Material for this exercise.

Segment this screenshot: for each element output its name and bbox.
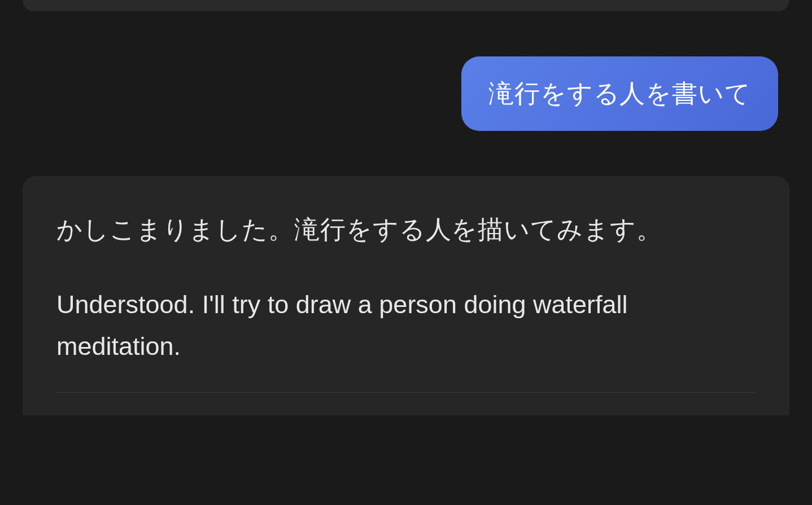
assistant-message-bubble[interactable]: かしこまりました。滝行をする人を描いてみます。 Understood. I'll… xyxy=(23,176,789,415)
previous-message-edge xyxy=(23,0,789,11)
user-message-row: 滝行をする人を書いて xyxy=(23,56,789,131)
message-divider xyxy=(56,392,756,393)
user-message-text: 滝行をする人を書いて xyxy=(488,79,751,108)
assistant-message-text-japanese: かしこまりました。滝行をする人を描いてみます。 xyxy=(56,208,756,252)
assistant-message-text-english: Understood. I'll try to draw a person do… xyxy=(56,284,756,368)
user-message-bubble[interactable]: 滝行をする人を書いて xyxy=(461,56,778,131)
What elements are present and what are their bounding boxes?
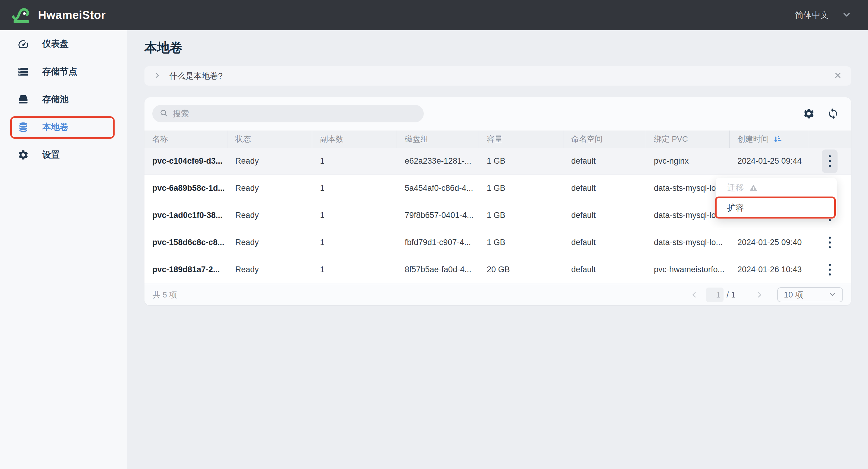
cell-capacity: 1 GB xyxy=(479,211,563,220)
cell-status: Ready xyxy=(227,183,312,193)
total-count-label: 共 5 项 xyxy=(153,290,177,300)
gear-icon xyxy=(18,149,29,161)
column-settings-button[interactable] xyxy=(802,107,815,120)
cell-status: Ready xyxy=(227,211,312,220)
sidebar-item-label: 仪表盘 xyxy=(42,38,68,50)
column-header-status[interactable]: 状态 xyxy=(227,131,312,148)
cell-name: pvc-c104cfe9-d3... xyxy=(145,157,227,166)
brand-title: HwameiStor xyxy=(38,9,106,22)
top-header: HwameiStor 简体中文 xyxy=(0,0,868,30)
hwameistor-logo-icon xyxy=(12,5,32,25)
language-label: 简体中文 xyxy=(795,9,829,21)
menu-item-expand[interactable]: 扩容 xyxy=(716,197,837,219)
page-size-select[interactable]: 10 项 xyxy=(777,287,843,302)
chevron-right-icon xyxy=(154,72,161,80)
refresh-icon[interactable] xyxy=(826,107,840,120)
row-actions-kebab-icon[interactable] xyxy=(822,149,838,173)
cell-disk-group: e62a233e-1281-... xyxy=(397,157,479,166)
sidebar-item-storage-pools[interactable]: 存储池 xyxy=(0,86,127,113)
cell-name: pvc-6a89b58c-1d... xyxy=(145,183,227,193)
server-icon xyxy=(18,66,29,77)
storage-pool-icon xyxy=(18,94,29,105)
sidebar-item-local-volumes[interactable]: 本地卷 xyxy=(0,113,127,141)
row-actions-kebab-icon[interactable] xyxy=(822,231,838,255)
table-row[interactable]: pvc-158d6c8c-c8... Ready 1 fbfd79d1-c907… xyxy=(145,229,851,256)
faq-banner-text: 什么是本地卷? xyxy=(169,70,223,81)
search-input[interactable] xyxy=(173,109,408,119)
page-number-input[interactable] xyxy=(706,288,723,302)
main-content: 本地卷 什么是本地卷? xyxy=(127,30,868,469)
sidebar-item-label: 存储节点 xyxy=(42,66,77,78)
faq-banner[interactable]: 什么是本地卷? xyxy=(145,66,851,86)
language-selector[interactable]: 简体中文 xyxy=(795,9,851,21)
next-page-icon[interactable] xyxy=(755,291,763,299)
search-box[interactable] xyxy=(152,105,424,122)
cell-name: pvc-189d81a7-2... xyxy=(145,265,227,274)
menu-item-label: 迁移 xyxy=(727,182,744,194)
column-header-created[interactable]: 创建时间 xyxy=(730,131,808,148)
chevron-down-icon xyxy=(829,290,836,299)
cell-replicas: 1 xyxy=(312,265,397,274)
cell-name: pvc-1ad0c1f0-38... xyxy=(145,211,227,220)
close-icon[interactable] xyxy=(834,71,842,81)
cell-disk-group: 79f8b657-0401-4... xyxy=(397,211,479,220)
cell-created: 2024-01-25 09:40 xyxy=(730,238,808,247)
menu-item-migrate[interactable]: 迁移 xyxy=(716,178,837,197)
cell-capacity: 1 GB xyxy=(479,183,563,193)
sidebar: 仪表盘 存储节点 存储池 本地卷 设置 xyxy=(0,30,127,469)
search-icon xyxy=(159,109,168,119)
cell-namespace: default xyxy=(563,183,646,193)
menu-item-label: 扩容 xyxy=(727,202,744,214)
column-header-bound-pvc[interactable]: 绑定 PVC xyxy=(646,131,730,148)
cell-replicas: 1 xyxy=(312,183,397,193)
cell-namespace: default xyxy=(563,265,646,274)
cell-bound-pvc: pvc-hwameistorfo... xyxy=(646,265,730,274)
sort-descending-icon[interactable] xyxy=(773,135,782,144)
hwameistor-app: HwameiStor 简体中文 仪表盘 存储节点 存储池 xyxy=(0,0,868,469)
row-actions-kebab-icon[interactable] xyxy=(822,258,838,281)
column-header-name[interactable]: 名称 xyxy=(145,131,227,148)
chevron-down-icon xyxy=(842,10,851,20)
cell-namespace: default xyxy=(563,238,646,247)
sidebar-item-settings[interactable]: 设置 xyxy=(0,141,127,169)
sidebar-item-label: 存储池 xyxy=(42,94,68,105)
table-tools xyxy=(802,107,840,120)
table-header-row: 名称 状态 副本数 磁盘组 容量 命名空间 绑定 PVC 创建时间 xyxy=(145,131,851,148)
cell-disk-group: 8f57b5ae-fa0d-4... xyxy=(397,265,479,274)
cell-status: Ready xyxy=(227,238,312,247)
page-count-label: / 1 xyxy=(726,290,736,300)
cell-disk-group: fbfd79d1-c907-4... xyxy=(397,238,479,247)
column-header-actions xyxy=(808,131,851,148)
cell-status: Ready xyxy=(227,157,312,166)
table-row[interactable]: pvc-189d81a7-2... Ready 1 8f57b5ae-fa0d-… xyxy=(145,256,851,283)
cell-capacity: 20 GB xyxy=(479,265,563,274)
column-header-disk-group[interactable]: 磁盘组 xyxy=(397,131,479,148)
cell-status: Ready xyxy=(227,265,312,274)
warning-icon xyxy=(749,184,757,192)
cell-replicas: 1 xyxy=(312,157,397,166)
cell-capacity: 1 GB xyxy=(479,157,563,166)
cell-created: 2024-01-26 10:43 xyxy=(730,265,808,274)
sidebar-item-storage-nodes[interactable]: 存储节点 xyxy=(0,58,127,86)
sidebar-item-label: 本地卷 xyxy=(42,121,68,133)
cell-name: pvc-158d6c8c-c8... xyxy=(145,238,227,247)
column-header-namespace[interactable]: 命名空间 xyxy=(563,131,646,148)
database-icon xyxy=(18,122,29,133)
cell-replicas: 1 xyxy=(312,211,397,220)
table-row[interactable]: pvc-c104cfe9-d3... Ready 1 e62a233e-1281… xyxy=(145,148,851,175)
cell-bound-pvc: pvc-nginx xyxy=(646,157,730,166)
column-header-replicas[interactable]: 副本数 xyxy=(312,131,397,148)
cell-bound-pvc: data-sts-mysql-lo... xyxy=(646,238,730,247)
page-size-value: 10 项 xyxy=(784,289,803,300)
sidebar-item-label: 设置 xyxy=(42,149,60,161)
cell-capacity: 1 GB xyxy=(479,238,563,247)
cell-replicas: 1 xyxy=(312,238,397,247)
column-header-capacity[interactable]: 容量 xyxy=(479,131,563,148)
sidebar-item-dashboard[interactable]: 仪表盘 xyxy=(0,30,127,58)
cell-created: 2024-01-25 09:44 xyxy=(730,157,808,166)
cell-disk-group: 5a454af0-c86d-4... xyxy=(397,183,479,193)
previous-page-icon[interactable] xyxy=(690,291,698,299)
brand: HwameiStor xyxy=(12,5,106,25)
cell-namespace: default xyxy=(563,157,646,166)
cell-namespace: default xyxy=(563,211,646,220)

Task directions. Pictures stay out; everything else in the records gets copied exactly.

Task answer.
Segment this screenshot: for each element output its name and bbox.
assistant-message-bubble[interactable]: かしこまりました。滝行をする人を描いてみます。 Understood. I'll… xyxy=(23,176,789,415)
previous-message-edge xyxy=(23,0,789,11)
user-message-row: 滝行をする人を書いて xyxy=(23,56,789,131)
message-divider xyxy=(56,392,756,393)
user-message-text: 滝行をする人を書いて xyxy=(488,79,751,108)
assistant-message-text-japanese: かしこまりました。滝行をする人を描いてみます。 xyxy=(56,208,756,252)
assistant-message-text-english: Understood. I'll try to draw a person do… xyxy=(56,284,756,368)
user-message-bubble[interactable]: 滝行をする人を書いて xyxy=(461,56,778,131)
What elements are present and what are their bounding boxes?
cell-capacity: 1 GB xyxy=(479,211,563,220)
cell-status: Ready xyxy=(227,183,312,193)
total-count-label: 共 5 项 xyxy=(153,290,177,300)
gear-icon xyxy=(18,149,29,161)
column-settings-button[interactable] xyxy=(802,107,815,120)
cell-status: Ready xyxy=(227,211,312,220)
sidebar-item-label: 仪表盘 xyxy=(42,38,68,50)
column-header-status[interactable]: 状态 xyxy=(227,131,312,148)
cell-name: pvc-c104cfe9-d3... xyxy=(145,157,227,166)
brand-title: HwameiStor xyxy=(38,9,106,22)
top-header: HwameiStor 简体中文 xyxy=(0,0,868,30)
hwameistor-logo-icon xyxy=(12,5,32,25)
language-label: 简体中文 xyxy=(795,9,829,21)
menu-item-expand[interactable]: 扩容 xyxy=(716,197,837,219)
page-size-select[interactable]: 10 项 xyxy=(777,287,843,302)
chevron-right-icon xyxy=(154,72,161,80)
refresh-icon[interactable] xyxy=(826,107,840,120)
row-actions-kebab-icon[interactable] xyxy=(822,149,838,173)
cell-disk-group: e62a233e-1281-... xyxy=(397,157,479,166)
sidebar-item-storage-pools[interactable]: 存储池 xyxy=(0,86,127,113)
cell-name: pvc-6a89b58c-1d... xyxy=(145,183,227,193)
server-icon xyxy=(18,66,29,77)
storage-pool-icon xyxy=(18,94,29,105)
sidebar-item-local-volumes[interactable]: 本地卷 xyxy=(0,113,127,141)
row-actions-kebab-icon[interactable] xyxy=(822,231,838,255)
table-row[interactable]: pvc-158d6c8c-c8... Ready 1 fbfd79d1-c907… xyxy=(145,229,851,256)
faq-banner-text: 什么是本地卷? xyxy=(169,70,223,81)
search-input[interactable] xyxy=(173,109,408,119)
page-number-input[interactable] xyxy=(706,288,723,302)
main-content: 本地卷 什么是本地卷? xyxy=(127,30,868,469)
sidebar-item-label: 存储节点 xyxy=(42,66,77,78)
faq-banner[interactable]: 什么是本地卷? xyxy=(145,66,851,86)
language-selector[interactable]: 简体中文 xyxy=(795,9,851,21)
next-page-icon[interactable] xyxy=(755,291,763,299)
search-box[interactable] xyxy=(152,105,424,122)
cell-name: pvc-189d81a7-2... xyxy=(145,265,227,274)
menu-item-label: 迁移 xyxy=(727,182,744,194)
column-header-created[interactable]: 创建时间 xyxy=(730,131,808,148)
chevron-down-icon xyxy=(829,290,836,299)
cell-replicas: 1 xyxy=(312,265,397,274)
cell-name: pvc-1ad0c1f0-38... xyxy=(145,211,227,220)
close-icon[interactable] xyxy=(834,71,842,81)
cell-disk-group: 79f8b657-0401-4... xyxy=(397,211,479,220)
cell-created: 2024-01-25 09:40 xyxy=(730,238,808,247)
menu-item-migrate[interactable]: 迁移 xyxy=(716,178,837,197)
cell-capacity: 1 GB xyxy=(479,183,563,193)
sidebar: 仪表盘 存储节点 存储池 本地卷 设置 xyxy=(0,30,127,469)
search-icon xyxy=(159,109,168,119)
cell-namespace: default xyxy=(563,183,646,193)
menu-item-label: 扩容 xyxy=(727,202,744,214)
column-header-bound-pvc[interactable]: 绑定 PVC xyxy=(646,131,730,148)
cell-replicas: 1 xyxy=(312,183,397,193)
cell-namespace: default xyxy=(563,265,646,274)
cell-bound-pvc: pvc-hwameistorfo... xyxy=(646,265,730,274)
sort-descending-icon[interactable] xyxy=(773,135,782,144)
hwameistor-app: HwameiStor 简体中文 仪表盘 存储节点 存储池 xyxy=(0,0,868,469)
row-actions-kebab-icon[interactable] xyxy=(822,258,838,281)
column-header-name[interactable]: 名称 xyxy=(145,131,227,148)
chevron-down-icon xyxy=(842,10,851,20)
cell-namespace: default xyxy=(563,238,646,247)
sidebar-item-settings[interactable]: 设置 xyxy=(0,141,127,169)
sidebar-item-label: 存储池 xyxy=(42,94,68,105)
table-tools xyxy=(802,107,840,120)
table-header-row: 名称 状态 副本数 磁盘组 容量 命名空间 绑定 PVC 创建时间 xyxy=(145,131,851,148)
cell-disk-group: 8f57b5ae-fa0d-4... xyxy=(397,265,479,274)
cell-status: Ready xyxy=(227,238,312,247)
page-count-label: / 1 xyxy=(726,290,736,300)
cell-disk-group: fbfd79d1-c907-4... xyxy=(397,238,479,247)
column-header-actions xyxy=(808,131,851,148)
cell-status: Ready xyxy=(227,157,312,166)
table-row[interactable]: pvc-189d81a7-2... Ready 1 8f57b5ae-fa0d-… xyxy=(145,256,851,283)
cell-capacity: 20 GB xyxy=(479,265,563,274)
column-header-disk-group[interactable]: 磁盘组 xyxy=(397,131,479,148)
cell-status: Ready xyxy=(227,265,312,274)
warning-icon xyxy=(749,184,757,192)
cell-replicas: 1 xyxy=(312,157,397,166)
cell-capacity: 1 GB xyxy=(479,157,563,166)
cell-created: 2024-01-26 10:43 xyxy=(730,265,808,274)
sidebar-item-storage-nodes[interactable]: 存储节点 xyxy=(0,58,127,86)
sidebar-item-label: 本地卷 xyxy=(42,121,68,133)
cell-name: pvc-158d6c8c-c8... xyxy=(145,238,227,247)
column-header-namespace[interactable]: 命名空间 xyxy=(563,131,646,148)
database-icon xyxy=(18,122,29,133)
cell-replicas: 1 xyxy=(312,211,397,220)
table-row[interactable]: pvc-c104cfe9-d3... Ready 1 e62a233e-1281… xyxy=(145,148,851,175)
cell-bound-pvc: pvc-nginx xyxy=(646,157,730,166)
column-header-replicas[interactable]: 副本数 xyxy=(312,131,397,148)
cell-bound-pvc: data-sts-mysql-lo... xyxy=(646,238,730,247)
page-size-value: 10 项 xyxy=(784,289,803,300)
sidebar-item-label: 设置 xyxy=(42,149,60,161)
cell-capacity: 1 GB xyxy=(479,238,563,247)
cell-replicas: 1 xyxy=(312,238,397,247)
column-header-capacity[interactable]: 容量 xyxy=(479,131,563,148)
sidebar-item-dashboard[interactable]: 仪表盘 xyxy=(0,30,127,58)
cell-created: 2024-01-25 09:44 xyxy=(730,157,808,166)
cell-disk-group: 5a454af0-c86d-4... xyxy=(397,183,479,193)
previous-page-icon[interactable] xyxy=(690,291,698,299)
brand: HwameiStor xyxy=(12,5,106,25)
cell-namespace: default xyxy=(563,157,646,166)
cell-namespace: default xyxy=(563,211,646,220)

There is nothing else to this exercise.